L’Institut national du pétrole et du gaz (Inpg) a organisé, ce 17 juillet à Dakar, la cérémonie de remise de certificats à 14 techniciens et opérateurs formés dans le cadre d’un partenariat avec d’autres entités du secteur. L’événement a mis en lumière la stratégie du Sénégal consistant à faire du développement des compétences nationales le principal levier d’un contenu local durable dans l’industrie pétrolière et gazière.
Ce vendredi à Dakar, 14 techniciens et opérateurs de Modec (Mitsui Ocean Development & Engineering Company, une entreprise internationale d’ingénierie basée à Tokyo, au Japon) ont reçu leur certificat de fin de formation. Ils ont été formés par l’Institut national du pétrole et du gaz (Inpg), en partenariat avec Woodside Energy et Ifp Training.
Cette cohorte (8 opérateurs, 6 techniciens, dont 2 électriciens, 2 instrumentistes et 2 mécaniciens), va rejoindre les opérations du champ offshore de Sangomar. Durant plus de 8 mois, les bénéficiaires ont suivi un parcours alternant enseignements théoriques, travaux pratiques, évaluations continues et périodes d’immersion en entreprise. Des stages pratiques à la Société africaine de raffinage (Sar), à la Senelec ainsi qu’une phase de perfectionnement en France leur ont permis de confronter les acquis théoriques aux réalités du terrain.
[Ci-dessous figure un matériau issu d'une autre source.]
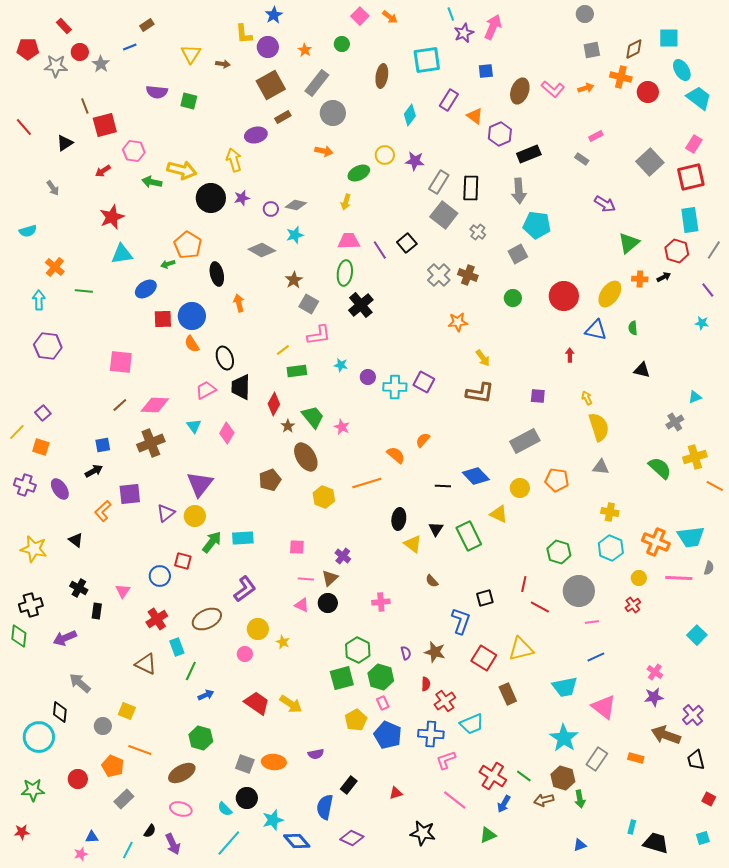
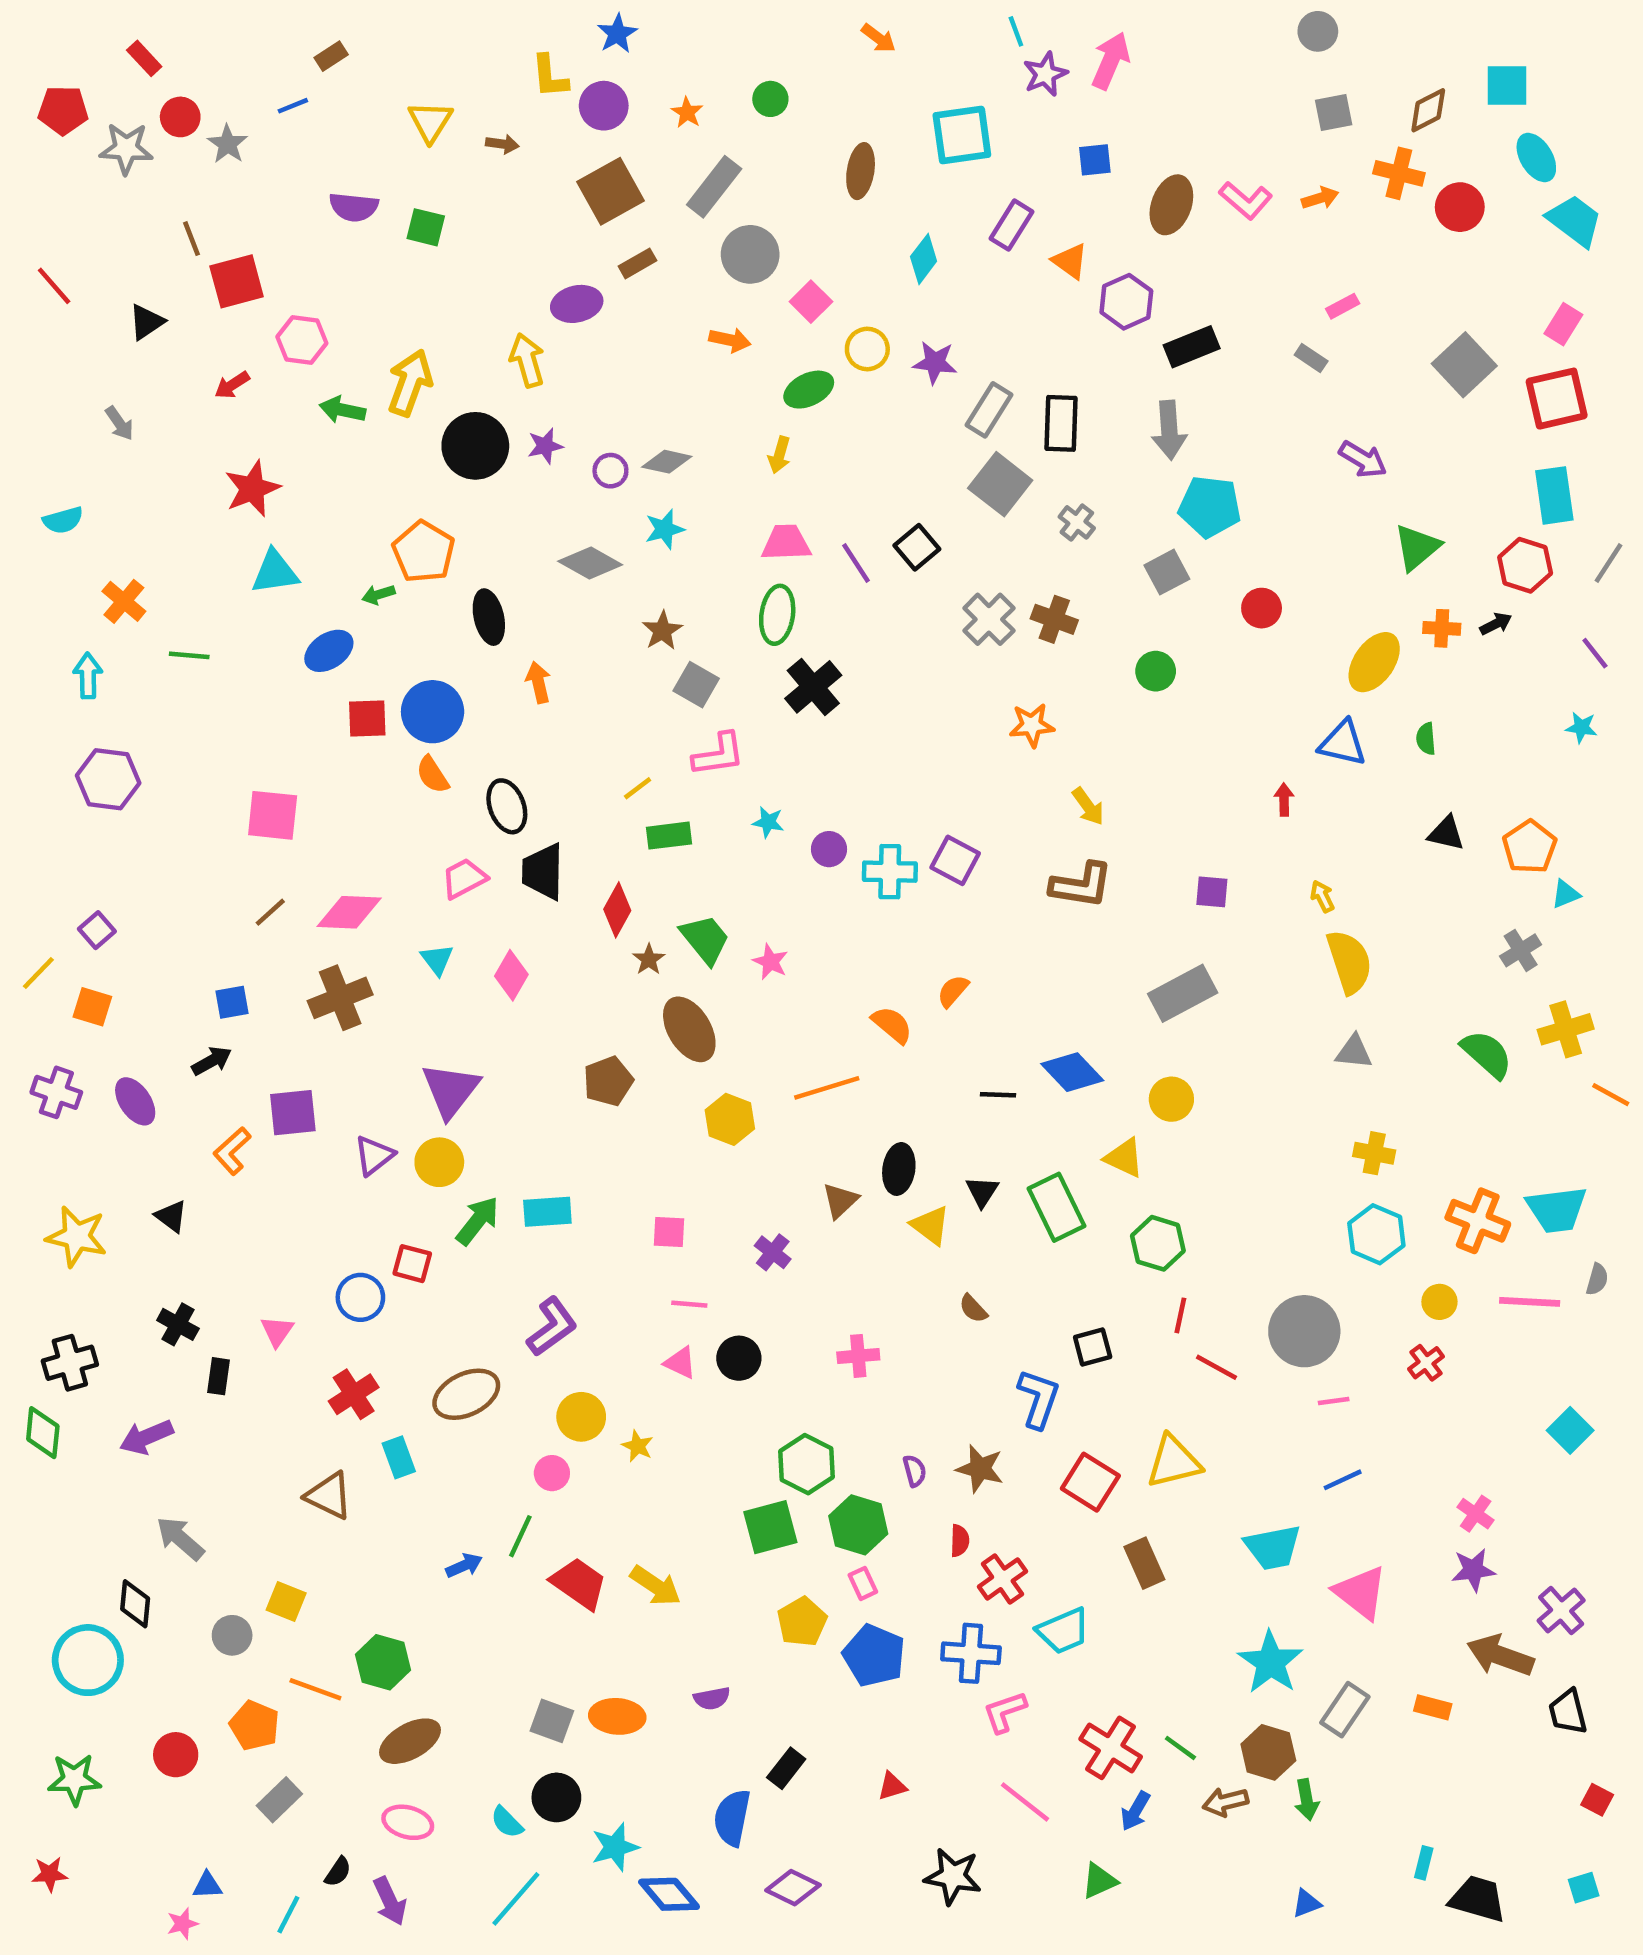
pink square: (360, 16) -> (811, 302), moved
yellow arrow: (182, 170) -> (410, 383), turned -84
red circle: (564, 296) -> (1262, 608), moved, size x0.6
orange pentagon: (557, 480) -> (1530, 847), moved, turned 30
green hexagon: (559, 552) -> (1158, 1243), moved
brown triangle: (330, 578) -> (840, 1201), moved
green line: (191, 671) -> (520, 1536), moved
green hexagon: (201, 738) -> (383, 1662), moved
Pour le directeur général de l’Inpg, Dr Fall Mbaye, cette formation illustre la volonté de l’État de bâtir une industrie pétrolière fondée sur l’expertise nationale. Il a insisté sur le fait que les compétences constituent le préalable indispensable au développement du contenu local.
Préparer les Sénégalais
Selon lui, « sans techniciens qualifiés, sans opérateurs certifiés, sans ingénieurs bien formés et sans superviseurs capables d’évoluer dans les environnements les plus exigeants, il ne peut y avoir de contenu local durable ». À ses yeux, former revient à investir dans la souveraineté nationale, à préparer les Sénégalaises et les Sénégalais à occuper les emplois générés par l’exploitation des ressources naturelles et à faire en sorte que les richesses produites profitent durablement à l’économie.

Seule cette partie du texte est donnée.